***** Entries supplied *****
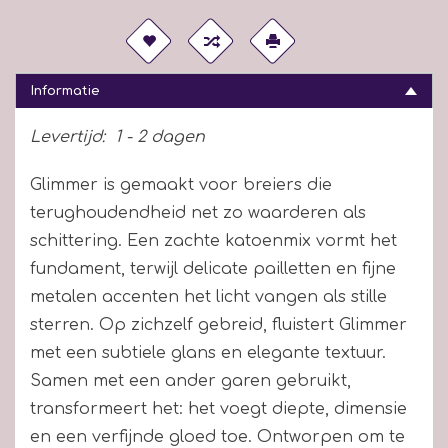
Informatie
Levertijd:
1 - 2 dagen
Glimmer is gemaakt voor breiers die
terughoudendheid net zo waarderen als
schittering. Een zachte katoenmix vormt het
fundament, terwijl delicate pailletten en fijne
metalen accenten het licht vangen als stille
sterren. Op zichzelf gebreid, fluistert Glimmer
met een subtiele glans en elegante textuur.
Samen met een ander garen gebruikt,
transformeert het: het voegt diepte, dimensie
en een verfijnde gloed toe. Ontworpen om te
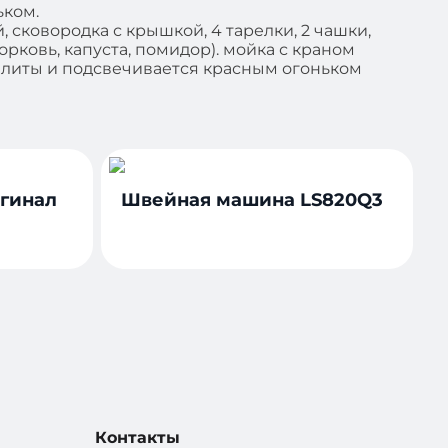
ьком.
й, сковородка с крышкой, 4 тарелки, 2 чашки,
морковь, капуста, помидор). мойка с краном
 плиты и подсвечивается красным огоньком
игинал
Швейная машина LS820Q3
Контакты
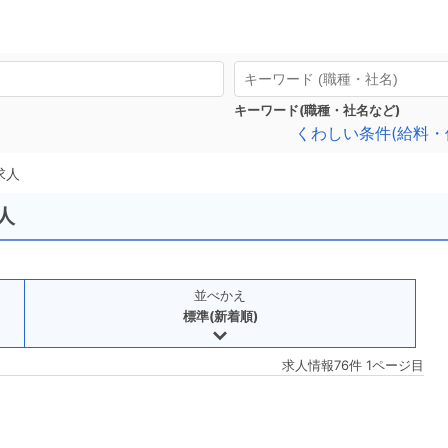
キーワード(職種・社名など)
くわしい条件(給料・
求人
人
並べかえ
標準(新着順)
求人情報76件 1ページ目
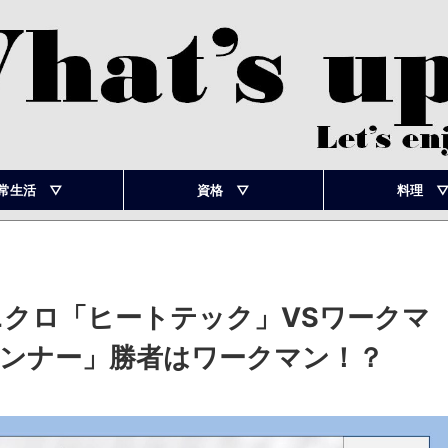
常生活 ▽
資格 ▽
料理 
クロ「ヒートテック」VSワークマ
インナー」勝者はワークマン！？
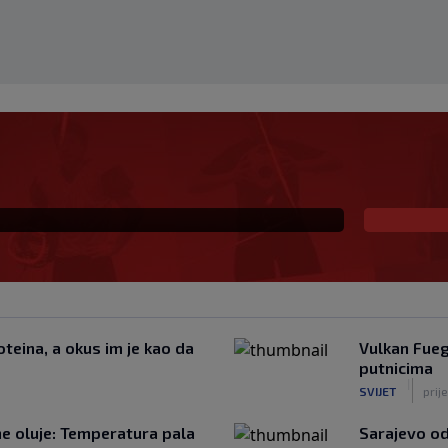
ki šampion obarao
u kuću: Preminuo i
teina, a okus im je kao da
Vulkan Fueg
putnicima
|
SVIJET
prij
žne oluje: Temperatura pala
Sarajevo od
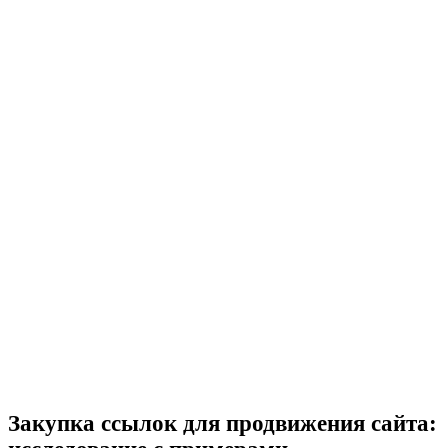
Закупка ссылок для продвижения сайта:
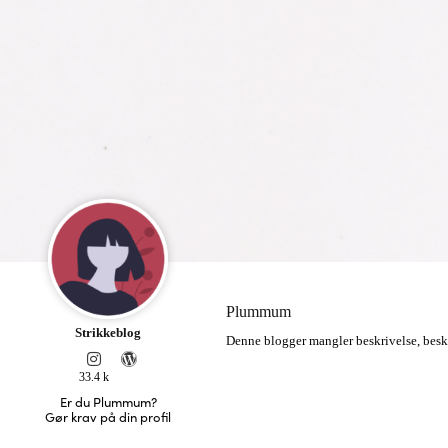
Plummum
Strikkeblog
Denne blogger mangler beskrivelse, besk
33.4 k
Er du Plummum?
Gør krav på din profil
*****
# Exercise:
Filter the records above and return every line that holds the word "Glimmer".

# Task result:
Glimmer is gemaakt voor breiers die
sterren. Op zichzelf gebreid, fluistert Glimmer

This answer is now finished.